Information for the public

Treating mantle cell lymphoma

For stage 1 or stage 2 mantle cell lymphoma, you may be offered radiotherapy if the lymphoma is in 1 area of your body (localised).

Radiotherapy is not suitable for everyone. If it isn't right for you, and your mantle cell lymphoma (of any stage) is not causing symptoms, your care team may suggest a period of watch and wait before starting treatment.

For stage 3 or stage 4 mantle cell lymphoma that is causing symptoms, you should be offered chemotherapy with rituximab. Your care team should see how well you are before deciding what type of chemotherapy might work best for you. You may then be offered high‑dose chemotherapy, which helps to kill any cancer cells left in your body, followed by a stem cell transplant. This is called 'consolidation' treatment.

Another possible treatment is a drug called bortezomib – you may be offered bortezomib as a first treatment if high‑dose chemotherapy with a stem cell transplant is not suitable for you.

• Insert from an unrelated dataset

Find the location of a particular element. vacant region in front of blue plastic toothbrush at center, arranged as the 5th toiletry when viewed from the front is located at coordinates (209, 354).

Some people are not well enough to have high‑dose chemotherapy. Ongoing regular treatment with rituximab may slow down any spread of the lymphoma and keep you well for longer. This is called 'rituximab maintenance' – ask your care team for more information.

If you are in remission after high‑dose chemotherapy, you may be offered rituximab maintenance to help stop the lymphoma from coming back.

Questions you could ask about treating mantle cell lymphoma

  • Why are you advising that we watch and wait before starting treatment?

  • What is rituximab – is it suitable for me?

  • What is high‑dose chemotherapy?

  • Is a stem cell transplant suitable for me? What type of transplant could I have?

  • If I am not well enough to have high‑dose chemotherapy or choose not to have it, what options can you suggest?